§ **Task directions**: Only the lines of the data below from the one with "περιπτώσεις τα πλοία της έκαναν επιδρομές και" through the one with "αιγυπτιακά πολεμικά που" are wanted. Repeat them exactly.

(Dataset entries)
Segment Open

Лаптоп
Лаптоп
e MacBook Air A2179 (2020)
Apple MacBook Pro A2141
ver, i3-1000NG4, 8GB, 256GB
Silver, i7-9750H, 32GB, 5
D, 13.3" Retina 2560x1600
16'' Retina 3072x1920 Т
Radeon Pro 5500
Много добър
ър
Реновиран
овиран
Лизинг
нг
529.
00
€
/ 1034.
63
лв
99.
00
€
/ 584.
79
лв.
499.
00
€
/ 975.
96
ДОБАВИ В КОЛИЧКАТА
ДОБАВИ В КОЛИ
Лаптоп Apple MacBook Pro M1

Segment Closed
Segment Open

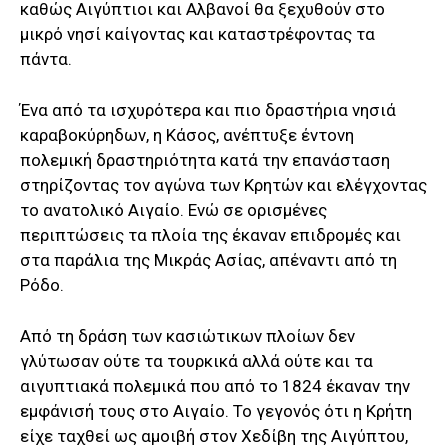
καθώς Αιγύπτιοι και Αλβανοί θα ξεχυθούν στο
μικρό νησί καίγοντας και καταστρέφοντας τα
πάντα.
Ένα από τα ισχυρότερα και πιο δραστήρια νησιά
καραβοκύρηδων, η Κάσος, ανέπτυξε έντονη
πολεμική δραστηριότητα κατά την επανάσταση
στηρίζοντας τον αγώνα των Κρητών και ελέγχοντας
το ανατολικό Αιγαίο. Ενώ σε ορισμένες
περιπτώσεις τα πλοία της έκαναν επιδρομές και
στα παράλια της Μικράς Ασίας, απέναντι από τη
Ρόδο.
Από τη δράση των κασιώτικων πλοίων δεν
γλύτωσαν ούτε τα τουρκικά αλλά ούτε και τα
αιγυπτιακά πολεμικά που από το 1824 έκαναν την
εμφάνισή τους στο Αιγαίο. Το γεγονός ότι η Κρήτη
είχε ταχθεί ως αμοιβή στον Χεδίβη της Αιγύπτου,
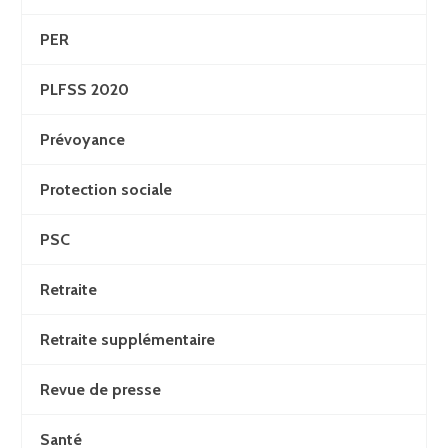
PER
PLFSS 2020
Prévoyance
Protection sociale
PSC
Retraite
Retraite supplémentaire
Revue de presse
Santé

Segment Closed
Segment Open

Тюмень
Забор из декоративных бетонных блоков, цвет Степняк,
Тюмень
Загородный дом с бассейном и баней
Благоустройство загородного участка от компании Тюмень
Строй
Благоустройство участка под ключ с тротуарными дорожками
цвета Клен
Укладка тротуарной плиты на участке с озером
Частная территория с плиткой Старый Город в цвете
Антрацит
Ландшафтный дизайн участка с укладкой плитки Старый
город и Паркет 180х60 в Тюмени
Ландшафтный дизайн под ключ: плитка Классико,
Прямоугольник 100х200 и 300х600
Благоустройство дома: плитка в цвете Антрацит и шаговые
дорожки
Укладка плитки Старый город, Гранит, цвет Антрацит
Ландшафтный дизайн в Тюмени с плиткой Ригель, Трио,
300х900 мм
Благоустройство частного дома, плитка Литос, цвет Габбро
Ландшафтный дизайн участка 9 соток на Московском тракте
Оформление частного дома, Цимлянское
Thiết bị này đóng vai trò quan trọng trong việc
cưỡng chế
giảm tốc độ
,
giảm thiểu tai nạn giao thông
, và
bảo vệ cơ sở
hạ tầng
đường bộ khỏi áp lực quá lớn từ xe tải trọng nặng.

Segment Closed

§ **Output below**:
περιπτώσεις τα πλοία της έκαναν επιδρομές και
στα παράλια της Μικράς Ασίας, απέναντι από τη
Ρόδο.
Από τη δράση των κασιώτικων πλοίων δεν
γλύτωσαν ούτε τα τουρκικά αλλά ούτε και τα
αιγυπτιακά πολεμικά που από το 1824 έκαναν την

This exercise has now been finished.